Data for the task:
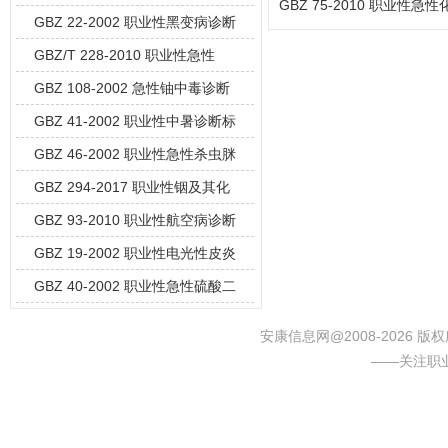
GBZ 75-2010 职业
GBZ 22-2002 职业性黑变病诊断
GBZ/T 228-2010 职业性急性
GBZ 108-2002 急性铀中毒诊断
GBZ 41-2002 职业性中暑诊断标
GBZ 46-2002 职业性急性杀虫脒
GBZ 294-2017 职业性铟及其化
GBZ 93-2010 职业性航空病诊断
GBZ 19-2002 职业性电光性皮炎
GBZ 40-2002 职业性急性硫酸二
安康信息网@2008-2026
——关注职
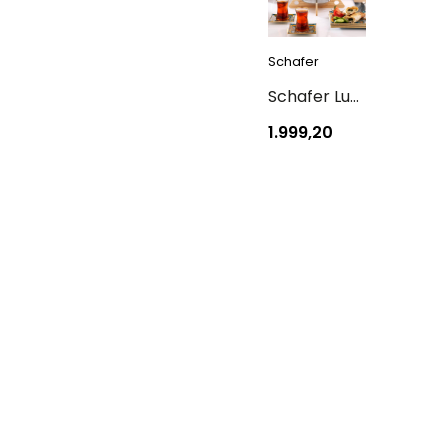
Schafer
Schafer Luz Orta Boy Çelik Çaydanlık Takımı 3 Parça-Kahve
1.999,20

Task objective: Transcribe the listing exactly; omit all images.

Output of the exercise:
GBZ 75-2010 职业
GBZ 22-2002 职业性黑变病诊断
GBZ/T 228-2010 职业性急性
GBZ 108-2002 急性铀中毒诊断
GBZ 41-2002 职业性中暑诊断标
GBZ 46-2002 职业性急性杀虫脒
GBZ 294-2017 职业性铟及其化
GBZ 93-2010 职业性航空病诊断
GBZ 19-2002 职业性电光性皮炎
GBZ 40-2002 职业性急性硫酸二
安康信息网@2008-2026
——关注职
Schafer
Schafer Luz Orta Boy Çelik Çaydanlık Takımı 3 Parça-Kahve
1.999,20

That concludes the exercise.